Berufungsentscheidung - Steuer (Referent) des UFSW vom 07.09.2011, RV/2202-W/11

Ausmaß des in Ansatz zu bringenden Unterhaltsabsetzbetrages

Rechtssätze

Keine Rechtssätze vorhanden

Entscheidungstext

Der Unabhängige Finanzsenat hat über die Berufung des Bw., vertreten durch Mag. Wilhelm Pendl, Steuerberater, 1010 Wien, Heglgasse 8/18, vom 18. März 2011 gegen den Bescheid des Finanzamtes Wien 12/13/14 Purkersdorf, vertreten durch ADir. Martin Paulovics, vom 15. März 2011 betreffend Einkommensteuer 2010 entschieden:

Der Berufung wird Folge gegeben.

Der angefochtene Bescheid wird abgeändert.

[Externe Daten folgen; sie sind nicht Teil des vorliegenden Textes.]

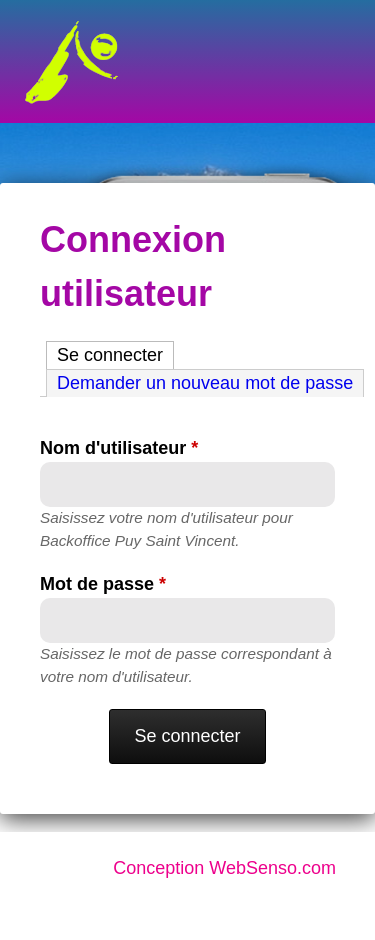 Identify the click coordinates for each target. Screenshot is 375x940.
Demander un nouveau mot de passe (205, 383)
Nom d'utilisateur (119, 448)
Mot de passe (103, 584)
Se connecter (115, 353)
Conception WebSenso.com (224, 868)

Die Einkommensteuer für das Jahr 2010 wird mit - 1.576,77 € festgesetzt.

Die Bemessungsgrundlagen und die Höhe der Abgabe ist dem Ende der Entscheidungsgründe zu entnehmen und bilden einen Bestandteil dieses Bescheidspruches.

Entscheidungsgründe

In seiner Einkommensteuererklärung für das Jahr 2010 beantragte der Bw. die Berücksichtigung des Unterhaltsabsetzbetrages für seine Kinder L, E, K und J.

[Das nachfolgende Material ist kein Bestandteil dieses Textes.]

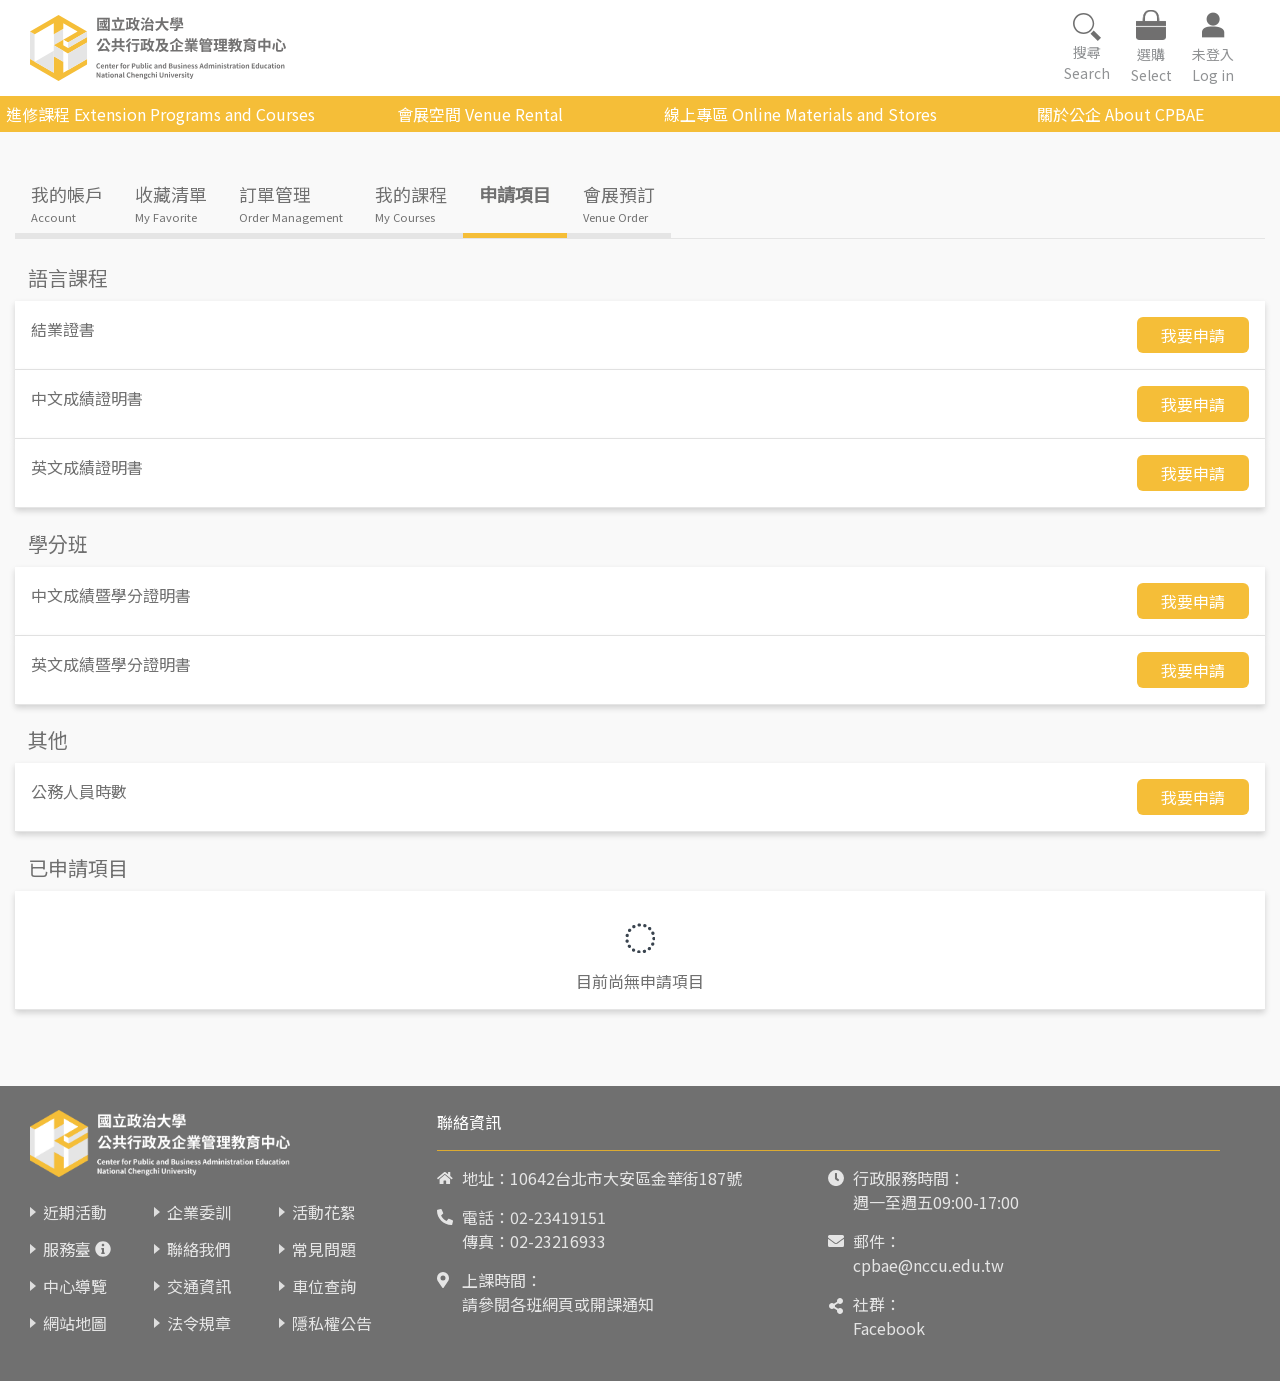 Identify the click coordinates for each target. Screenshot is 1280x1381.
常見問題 (324, 1249)
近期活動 (75, 1212)
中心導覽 (75, 1286)
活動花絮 (324, 1212)
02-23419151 (558, 1217)
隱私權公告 (332, 1323)
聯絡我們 (199, 1249)
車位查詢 (324, 1286)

Mit der Begründung, dass für die im Jahr 1988 geborene Tochter L nur bis zum Februar 2008 Familienbeihilfe bezogen worden sei, wurde unter Hinweis auf die Bestimmung des § 34 Abs. 7 Z 4 EStG 1988 in dem mit 15. März 2011 datierten Einkommensteuerbescheid 2010 der Unterhaltsabsetzbetrag mit 1.051,20 € zum Ansatz gebracht.

In der mit 18. März 2011 datierten Berufung wurde vom steuerlichen Vertreter des Bw. ausgeführt, dass im Zuge der Erstellung der Abgabenerklärung für das Jahr 2010 verabsäumt worden sei, den Unterhaltsabsetzbetrag für die Tochter F zu beantragen.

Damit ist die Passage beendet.